(Beginning of Recorded information)
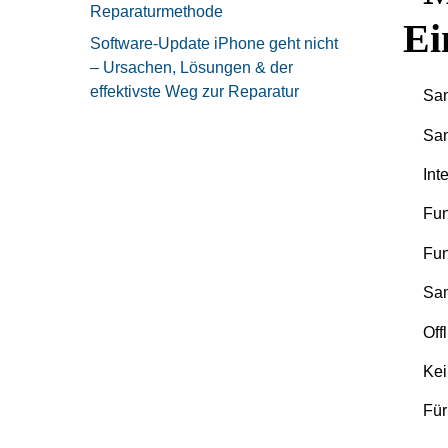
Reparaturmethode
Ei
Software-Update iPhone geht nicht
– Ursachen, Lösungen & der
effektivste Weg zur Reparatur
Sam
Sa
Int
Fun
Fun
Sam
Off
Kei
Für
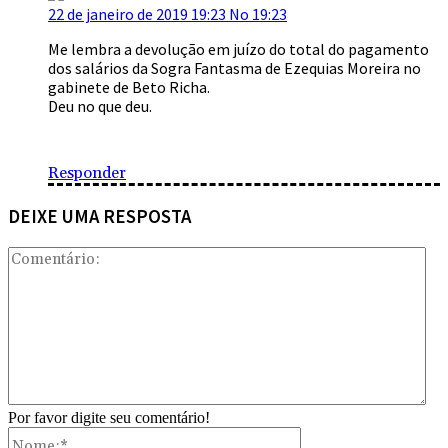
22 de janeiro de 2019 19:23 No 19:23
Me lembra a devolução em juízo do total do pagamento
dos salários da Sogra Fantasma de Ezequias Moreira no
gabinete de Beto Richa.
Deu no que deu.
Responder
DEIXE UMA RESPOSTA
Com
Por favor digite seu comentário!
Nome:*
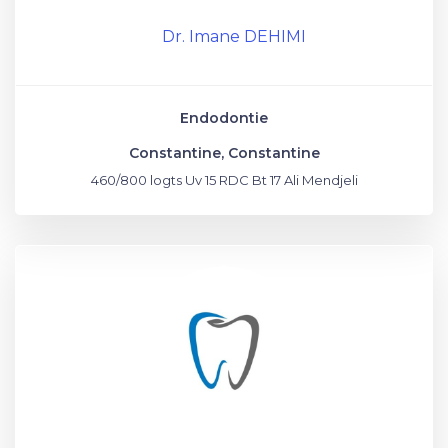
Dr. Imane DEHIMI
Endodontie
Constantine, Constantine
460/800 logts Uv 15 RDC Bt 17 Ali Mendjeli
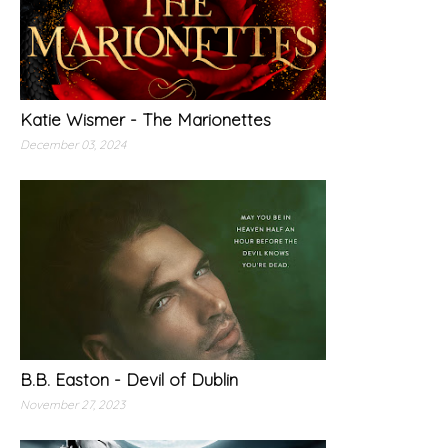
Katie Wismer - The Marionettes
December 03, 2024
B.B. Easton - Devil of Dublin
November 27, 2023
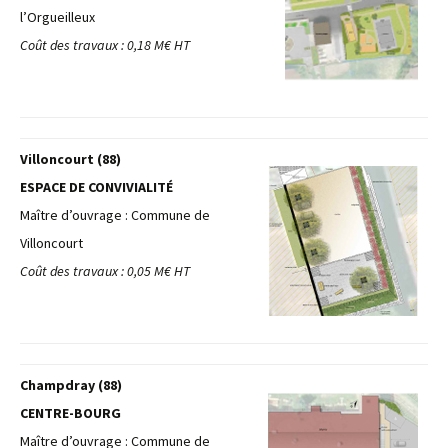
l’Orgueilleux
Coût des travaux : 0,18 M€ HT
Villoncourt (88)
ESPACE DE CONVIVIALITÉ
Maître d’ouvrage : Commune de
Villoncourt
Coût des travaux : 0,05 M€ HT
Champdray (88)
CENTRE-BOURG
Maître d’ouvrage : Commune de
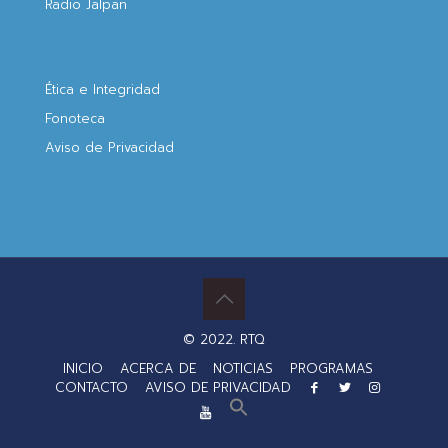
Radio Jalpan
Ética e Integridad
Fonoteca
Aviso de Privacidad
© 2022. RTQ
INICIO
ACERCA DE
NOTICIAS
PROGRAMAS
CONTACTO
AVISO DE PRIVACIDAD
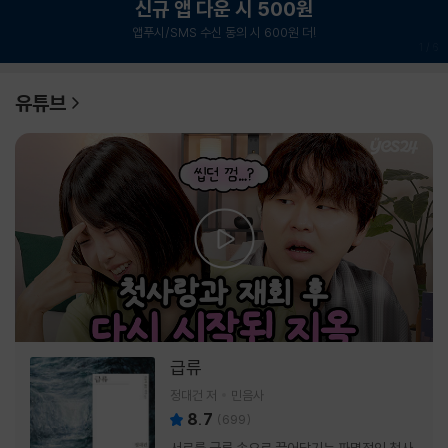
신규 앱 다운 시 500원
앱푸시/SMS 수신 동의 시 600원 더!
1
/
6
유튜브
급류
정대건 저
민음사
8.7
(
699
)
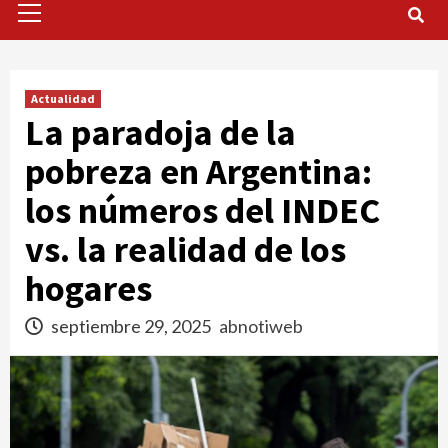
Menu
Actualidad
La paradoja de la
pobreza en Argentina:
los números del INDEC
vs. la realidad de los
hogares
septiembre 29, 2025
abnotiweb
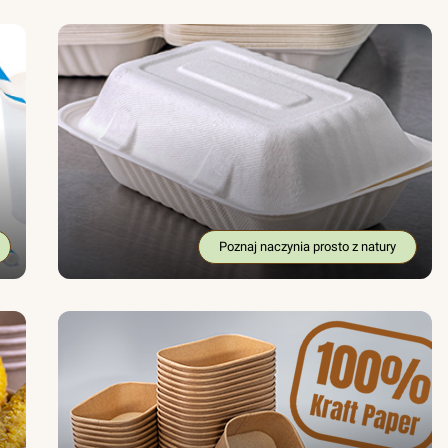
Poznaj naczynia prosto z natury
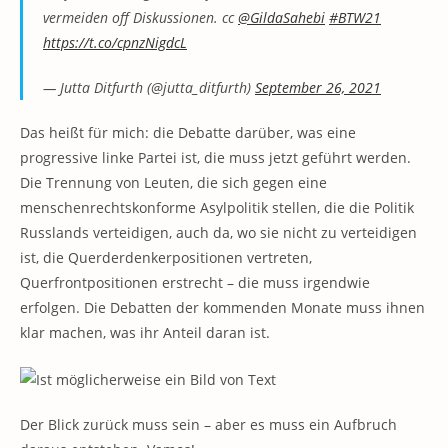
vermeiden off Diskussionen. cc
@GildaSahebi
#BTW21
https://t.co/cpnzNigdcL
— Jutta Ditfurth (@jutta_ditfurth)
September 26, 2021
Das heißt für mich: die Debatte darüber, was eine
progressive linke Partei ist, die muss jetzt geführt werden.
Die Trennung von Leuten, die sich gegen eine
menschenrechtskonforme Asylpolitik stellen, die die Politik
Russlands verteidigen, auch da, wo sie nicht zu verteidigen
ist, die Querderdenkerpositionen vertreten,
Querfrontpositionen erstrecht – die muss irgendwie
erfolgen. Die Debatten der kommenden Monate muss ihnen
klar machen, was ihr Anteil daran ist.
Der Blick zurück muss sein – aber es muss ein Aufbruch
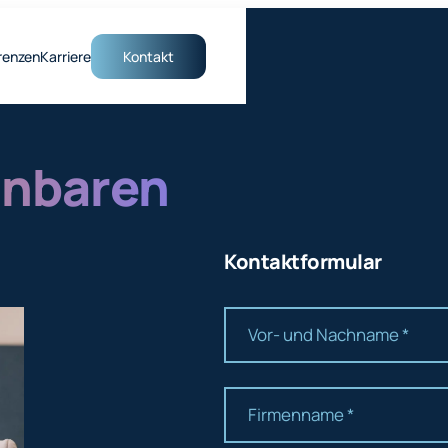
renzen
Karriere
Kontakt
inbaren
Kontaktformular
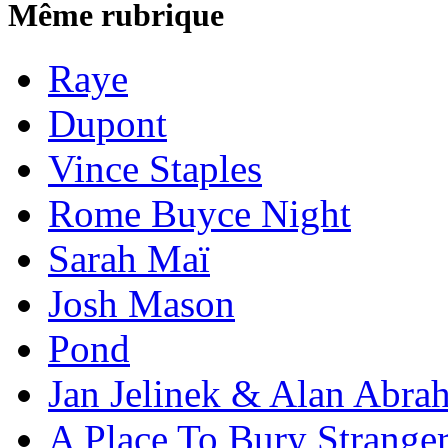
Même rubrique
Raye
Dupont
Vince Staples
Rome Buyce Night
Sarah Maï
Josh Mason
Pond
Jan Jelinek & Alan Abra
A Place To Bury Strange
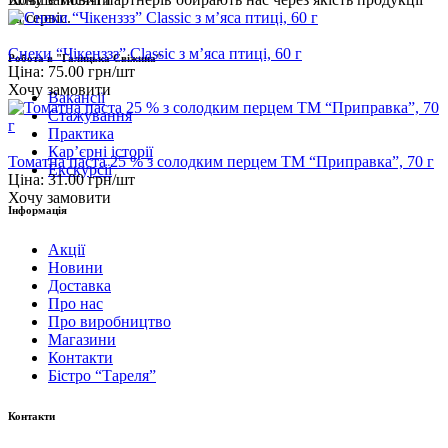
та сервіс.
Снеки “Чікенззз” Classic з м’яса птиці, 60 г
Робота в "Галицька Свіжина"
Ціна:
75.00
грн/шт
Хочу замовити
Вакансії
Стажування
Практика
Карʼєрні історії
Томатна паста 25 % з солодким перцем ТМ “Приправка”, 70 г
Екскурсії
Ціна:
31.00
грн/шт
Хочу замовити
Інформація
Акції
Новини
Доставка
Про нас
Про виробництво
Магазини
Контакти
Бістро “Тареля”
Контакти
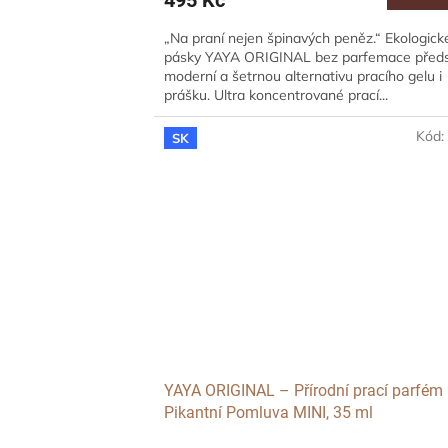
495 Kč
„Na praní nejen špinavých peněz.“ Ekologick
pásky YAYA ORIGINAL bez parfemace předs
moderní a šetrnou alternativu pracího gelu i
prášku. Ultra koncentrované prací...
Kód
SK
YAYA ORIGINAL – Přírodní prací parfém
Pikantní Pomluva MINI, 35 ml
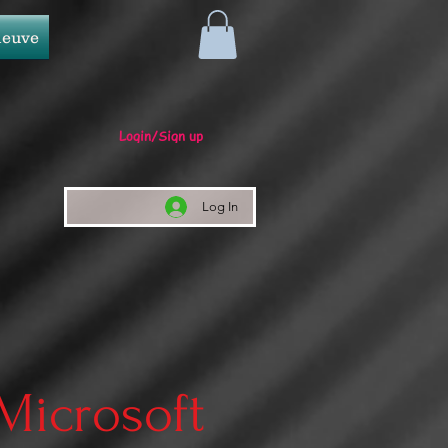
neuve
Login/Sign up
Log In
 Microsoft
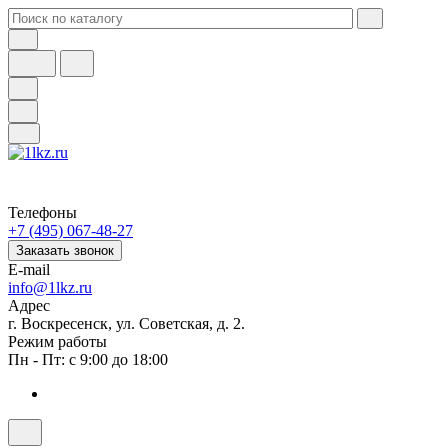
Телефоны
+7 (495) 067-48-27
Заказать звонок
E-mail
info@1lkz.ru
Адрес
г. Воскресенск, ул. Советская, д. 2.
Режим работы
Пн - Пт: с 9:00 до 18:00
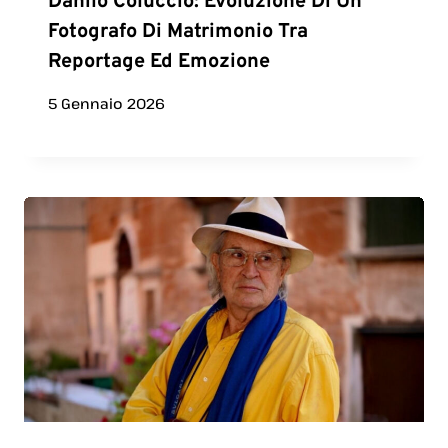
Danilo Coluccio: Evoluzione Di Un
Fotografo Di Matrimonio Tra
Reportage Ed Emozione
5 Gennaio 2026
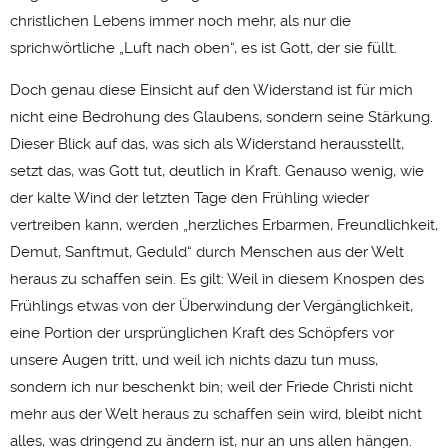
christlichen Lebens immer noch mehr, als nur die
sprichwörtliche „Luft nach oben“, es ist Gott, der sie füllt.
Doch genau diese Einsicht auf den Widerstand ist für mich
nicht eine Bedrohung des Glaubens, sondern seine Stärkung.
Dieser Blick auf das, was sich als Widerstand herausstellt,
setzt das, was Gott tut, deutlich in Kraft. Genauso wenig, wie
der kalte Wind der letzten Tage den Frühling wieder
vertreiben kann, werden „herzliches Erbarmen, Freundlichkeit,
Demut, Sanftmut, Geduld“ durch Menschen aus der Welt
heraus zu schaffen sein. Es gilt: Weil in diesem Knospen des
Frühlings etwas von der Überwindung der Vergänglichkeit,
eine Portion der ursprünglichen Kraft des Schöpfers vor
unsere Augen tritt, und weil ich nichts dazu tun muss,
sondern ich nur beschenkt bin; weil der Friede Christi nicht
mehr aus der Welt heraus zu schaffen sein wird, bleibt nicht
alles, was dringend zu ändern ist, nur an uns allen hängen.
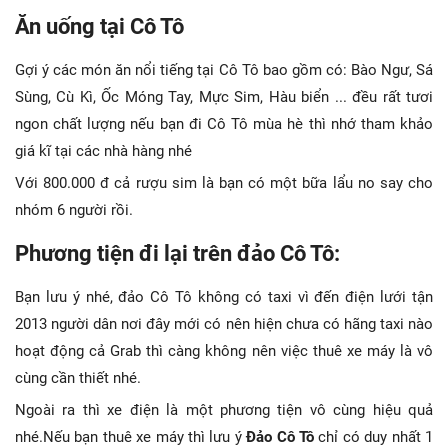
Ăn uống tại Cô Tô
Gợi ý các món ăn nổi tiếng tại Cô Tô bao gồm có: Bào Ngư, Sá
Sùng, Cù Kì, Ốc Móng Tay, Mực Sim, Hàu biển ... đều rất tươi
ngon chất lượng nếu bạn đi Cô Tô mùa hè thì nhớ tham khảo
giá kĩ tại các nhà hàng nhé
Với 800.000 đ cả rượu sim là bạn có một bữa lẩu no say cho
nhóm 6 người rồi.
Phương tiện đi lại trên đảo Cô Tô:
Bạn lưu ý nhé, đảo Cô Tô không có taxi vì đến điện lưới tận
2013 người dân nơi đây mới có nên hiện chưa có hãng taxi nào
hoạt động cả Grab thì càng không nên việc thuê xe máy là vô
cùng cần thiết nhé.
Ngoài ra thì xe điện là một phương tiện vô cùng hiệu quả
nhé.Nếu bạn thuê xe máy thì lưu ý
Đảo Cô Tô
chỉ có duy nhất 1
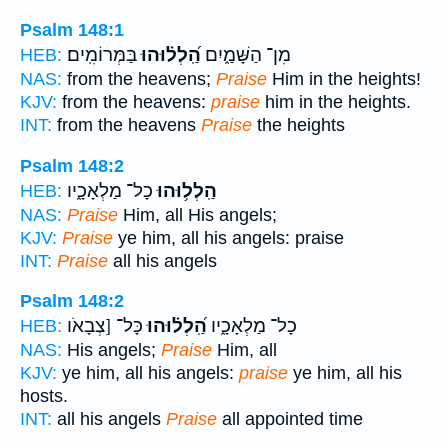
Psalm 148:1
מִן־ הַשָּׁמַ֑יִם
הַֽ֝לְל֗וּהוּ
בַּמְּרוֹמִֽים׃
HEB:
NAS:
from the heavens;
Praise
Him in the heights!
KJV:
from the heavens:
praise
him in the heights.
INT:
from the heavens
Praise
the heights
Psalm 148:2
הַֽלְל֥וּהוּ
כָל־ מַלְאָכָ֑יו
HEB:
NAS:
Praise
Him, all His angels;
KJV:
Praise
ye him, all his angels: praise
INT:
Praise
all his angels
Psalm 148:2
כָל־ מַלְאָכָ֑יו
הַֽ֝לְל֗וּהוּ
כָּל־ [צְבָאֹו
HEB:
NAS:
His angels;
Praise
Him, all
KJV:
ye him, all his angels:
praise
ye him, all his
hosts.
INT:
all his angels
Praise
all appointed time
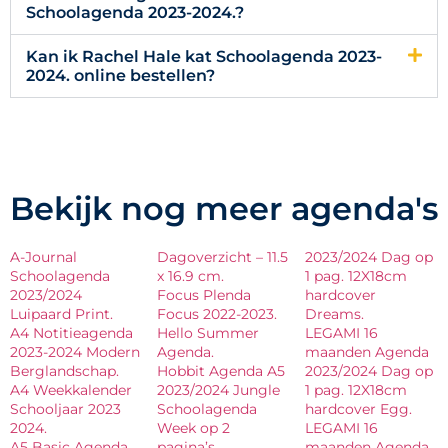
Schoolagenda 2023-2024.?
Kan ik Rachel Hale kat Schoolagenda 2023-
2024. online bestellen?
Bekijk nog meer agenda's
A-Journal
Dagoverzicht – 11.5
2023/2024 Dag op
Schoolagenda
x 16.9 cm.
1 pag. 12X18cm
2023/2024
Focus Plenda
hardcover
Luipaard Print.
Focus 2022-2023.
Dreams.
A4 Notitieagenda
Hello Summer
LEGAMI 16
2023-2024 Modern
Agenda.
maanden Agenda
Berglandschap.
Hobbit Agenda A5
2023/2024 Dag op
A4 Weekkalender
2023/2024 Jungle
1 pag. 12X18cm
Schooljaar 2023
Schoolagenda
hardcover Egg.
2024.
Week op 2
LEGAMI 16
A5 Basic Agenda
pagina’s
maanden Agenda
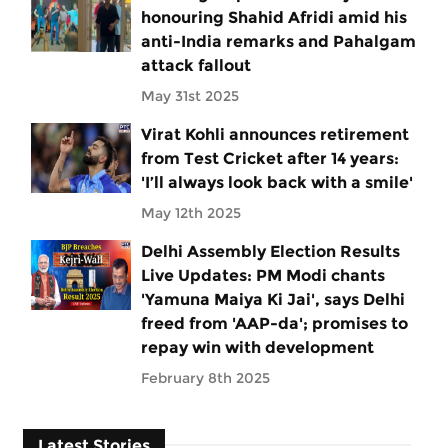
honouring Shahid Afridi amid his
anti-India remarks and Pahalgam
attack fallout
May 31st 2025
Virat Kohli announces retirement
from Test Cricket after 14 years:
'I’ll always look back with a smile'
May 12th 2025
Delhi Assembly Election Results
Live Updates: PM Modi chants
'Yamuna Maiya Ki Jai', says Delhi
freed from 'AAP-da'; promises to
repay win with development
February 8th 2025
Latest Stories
(End of Recorded information)
• [Action item]: Each line containing the word "schaffen" must be pulled from the listing and copied.

• [Response]:
heraus zu schaffen sein. Es gilt: Weil in diesem Knospen des
mehr aus der Welt heraus zu schaffen sein wird, bleibt nicht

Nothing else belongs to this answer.